To establish that the change in AMPK activity was due to regulation of phosphorylation of AMPK and that this translated into changes in substrate phosphorylation, we used Western Blotting to compare the phosphorylation status of Thr-172 of AMPK and Ser-79 of ACC (a well characterized marker of AMPK activation). In both cases metformin induced phosphorylation was partially reduced (Figure 3).

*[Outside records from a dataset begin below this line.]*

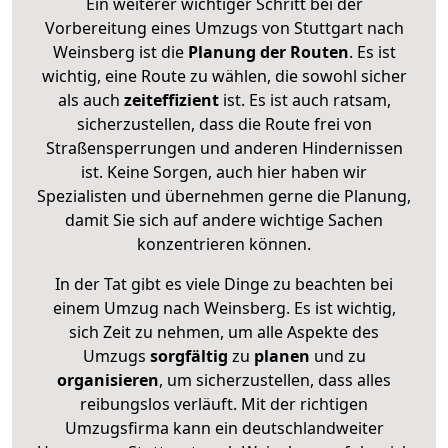
Ein weiterer wichtiger Schritt bei der
Vorbereitung eines Umzugs von Stuttgart nach
Weinsberg ist die
Planung der Routen
. Es ist
wichtig, eine Route zu wählen, die sowohl sicher
als auch
zeiteffizient
ist. Es ist auch ratsam,
sicherzustellen, dass die Route frei von
Straßensperrungen und anderen Hindernissen
ist. Keine Sorgen, auch hier haben wir
Spezialisten und übernehmen gerne die Planung,
damit Sie sich auf andere wichtige Sachen
konzentrieren können.
In der Tat gibt es viele Dinge zu beachten bei
einem Umzug nach Weinsberg. Es ist wichtig,
sich Zeit zu nehmen, um alle Aspekte des
Umzugs
sorgfältig
zu
planen
und zu
organisieren
, um sicherzustellen, dass alles
reibungslos verläuft. Mit der richtigen
Umzugsfirma kann ein deutschlandweiter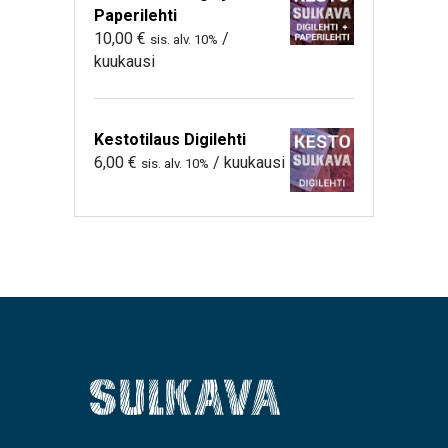
Paperilehti
10,00
€
/
sis. alv. 10%
kuukausi
Kestotilaus Digilehti
6,00
€
/ kuukausi
sis. alv. 10%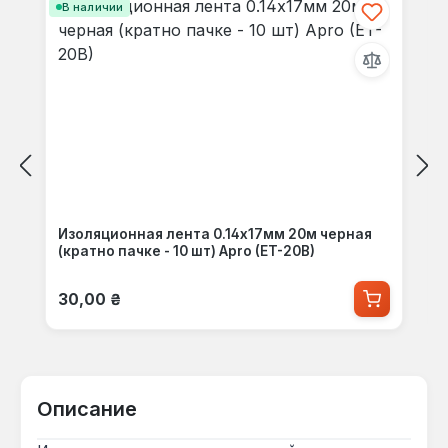
В наличии
Изоляционная лента 0.14х17мм 20м черная
(кратно пачке - 10 шт) Apro (ET-20B)
Обычная цена:
30,00 ₴
Описание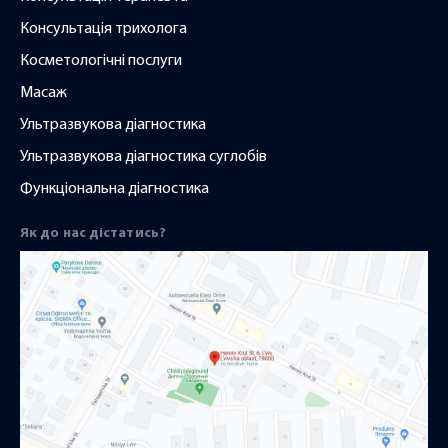
Консультація трихолога
Косметологічні послуги
Масаж
Ультразвукова діагностика
Ультразвукова діагностика суглобів
Функціональна діагностика
Як до нас дістатись?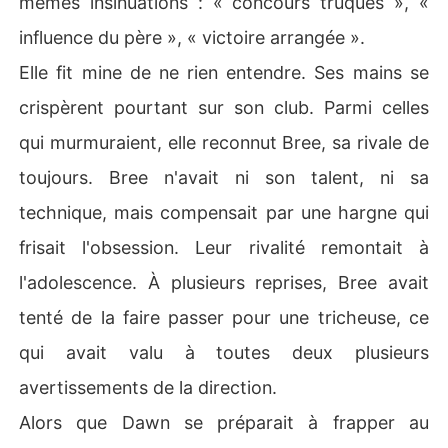
mêmes insinuations : « concours truqués », «
influence du père », « victoire arrangée ».
Elle fit mine de ne rien entendre. Ses mains se
crispèrent pourtant sur son club. Parmi celles
qui murmuraient, elle reconnut Bree, sa rivale de
toujours. Bree n'avait ni son talent, ni sa
technique, mais compensait par une hargne qui
frisait l'obsession. Leur rivalité remontait à
l'adolescence. À plusieurs reprises, Bree avait
tenté de la faire passer pour une tricheuse, ce
qui avait valu à toutes deux plusieurs
avertissements de la direction.
Alors que Dawn se préparait à frapper au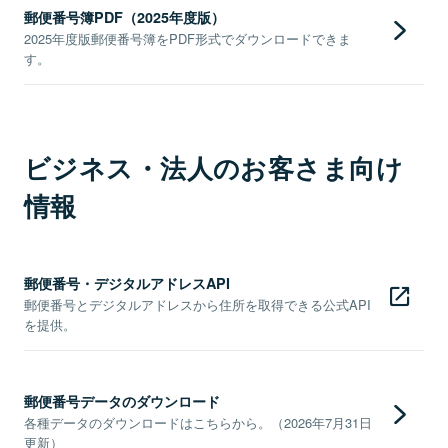
郵便番号簿PDF（2025年度版）
2025年度版郵便番号簿をPDF形式でダウンロードできま
す。
ビジネス・法人のお客さま向け
情報
郵便番号・デジタルアドレスAPI
郵便番号とデジタルアドレスから住所を取得できる公式API
を提供。
郵便番号データのダウンロード
各種データのダウンロードはこちらから。（2026年7月31日
更新）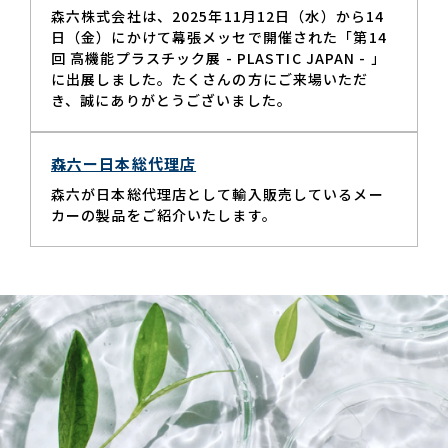
森六株式会社は、2025年11月12日（水）から14
日（金）にかけて幕張メッセで開催された「第14
回 高機能プラスチック展 - PLASTIC JAPAN - 」
に出展しました。たくさんの方にご来場いただ
き、誠にありがとうございました。
森六ー日本総代理店
森六が日本総代理店として輸入販売しているメー
カーの製品をご紹介いたします。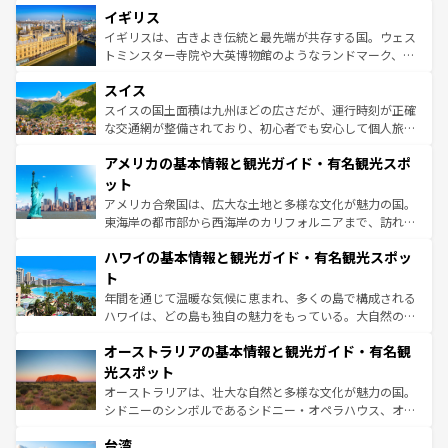
香り高いラベンダー畑など、多彩な楽しみ方が可能だ。さ
イギリス
顔を持つこの国は、どこを歩いても飽きることがない。ベ
らに、パリ以外の地域にも魅力が溢れており、どの街角に
ルリンの文化的活気、バイエルン州のアルプスの絶景、そ
イギリスは、古きよき伝統と最先端が共存する国。ウェス
も豊かな歴史と文化が息づいている。パリ以外の個性あふ
してライン川沿いのワイン畑といった風景は必見。ビール
トミンスター寺院や大英博物館のようなランドマーク、歴
れる地方に足を運ぶとそれぞれで全く異なる文化を体験で
とソーセージを味わいながら地元の人と過ごす楽しい時間
史ある大学都市、美しい丘陵地帯や牧歌的な風景など、エ
きるだろう。 なお、新着のフランス情報は
コンテンツ一覧
スイス
は、お酒好きな人にはぜひ体験してほしい。 なお、新着の
リアごとに異なる魅力がある。また、優雅なアフタヌーン
を参照してほしい。
ドイツ情報は
コンテンツ一覧
を参照してほしい。
ティー、ビール好きにはたまらない英国パブ、サッカー観
スイスの国土面積は九州ほどの広さだが、運行時刻が正確
戦など、本場だからこそできる体験も豊富。イギリスを旅
な交通網が整備されており、初心者でも安心して個人旅行
して楽しみつくそう。 なお、新着のイギリス情報は
コンテ
を楽しめる。日本同様に時刻表どおりの旅が可能だ。中世
アメリカの基本情報と観光ガイド・有名観光スポ
ンツ一覧
を参照してほしい。
の建物がそのまま残る町や、スイスならではのユニークな
博物館もあり、アルプス観光だけでなく町歩きも満喫する
ット
ことができる。国民の所得が高いため物価も高いが、旅行
アメリカ合衆国は、広大な土地と多様な文化が魅力の国。
者向けの交通パス提供のサービスもあり、うまく活用すれ
東海岸の都市部から西海岸のカリフォルニアまで、訪れる
ば市内交通費無料で観光を楽しむこともできる。 なお、新
場所ごとに異なる風景と体験が待っている。ニューヨーク
着のスイス情報は
コンテンツ一覧
を参照してほしい。
ハワイの基本情報と観光ガイド・有名観光スポッ
のような巨大都市は、観光、ショッピング、エンターテイ
ンメントが詰まった刺激的なスポットだ。一方、アメリカ
ト
西部には大自然が広がり、グランドキャニオンやイエロー
年間を通じて温暖な気候に恵まれ、多くの島で構成される
ストーン国立公園といった絶景が堪能できる。さらに、南
ハワイは、どの島も独自の魅力をもっている。大自然の神
部のニューオーリンズでは、音楽と美食が融合した独特の
秘を感じたいなら、火山が生み出した壮大な景観を誇るハ
文化が魅力。旅行者はアメリカの各地域で異なる魅力を楽
オーストラリアの基本情報と観光ガイド・有名観
ワイ島は見逃せない。また、定番の観光地といえばオアフ
しみながら、その多様性と豊かな歴史を感じることができ
島だが、静かな自然を求めるならマウイ島やカウアイ島が
光スポット
るだろう。車でのロードトリップや列車の旅も、アメリカ
おすすめ。エメラルドグリーンに輝く海をはじめ、豊かな
オーストラリアは、壮大な自然と多様な文化が魅力の国。
ならではの贅沢な旅のスタイルだ。 なお、新着のアメリカ
文化や歴史が息づいている。「アロハスピリット」と呼ば
シドニーのシンボルであるシドニー・オペラハウス、オー
情報は
コンテンツ一覧
を参照してほしい。
れるおもてなしの心で訪れる人々を迎えてくれるハワイの
ストラリア東海岸北部に広がる大サンゴ礁地帯グレートバ
人々、おいしいローカルフードやハワイアンミュージッ
台湾
リアリーフや大陸中央部にそびえるウルル（エアーズロッ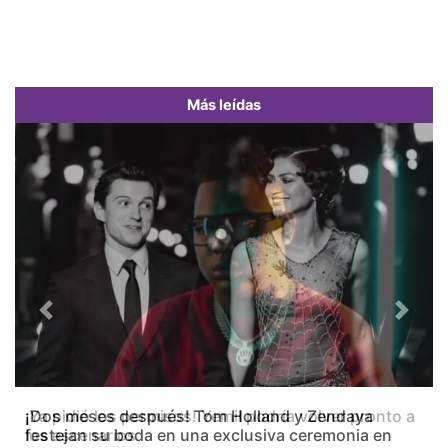
Más leídas
Previous
Next
¡Dos meses después! Tom Holland y Zendaya
festejan su boda en una exclusiva ceremonia en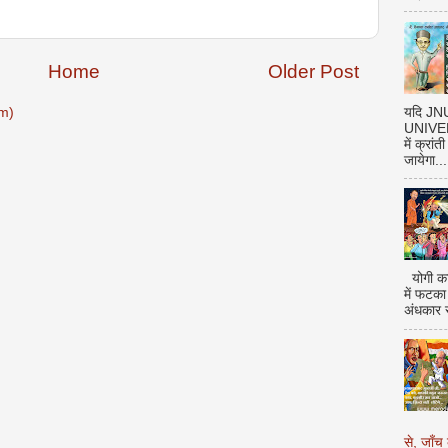
Home
Older Post
यदि J
m)
UNIVERS
में क्रां
जायेगा...
योगी का
में फटका
अंधकार 
से, जाँच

For these experiments, H4IIE cells were cultured to 80% confluence as above, then serum starved for 16 hr, pretreated with KU55933 or vehicle (DMSO) for 1 hr then treated for 3 hr with or without metformin. They were harvested as above. Proteins were resolved by SDS-PAGE and transferred to nitrocellulose. The membrane was blocked in TBST containing 5% milk for 1 hour, then incubated overnight at 4°C with anti-phospho-Thr172-AMPK antibody (Cell Signaling, Beverly, MA), anti-phospho-Ser79 ACC antibody (Cell Signaling) or anti-β-actin antibody (Sigma, Dorset, UK). Membranes were washed in TBST, incubated with goat anti-rabbit IgG conjugated to horseradish peroxidase (Pierce, Chester, UK) then washed again in TBST. The membrane was then developed using an ECL Western Blotting Detection Kit (Amersham Biosciences) before exposure to X-Ray film (Thermo Scientific, Waltham, MA).
A full list of WTCCC2 members and MAGIC investigators is listed in the supplementary notes.
Competing financial interests
The authors declare no competing financial interests.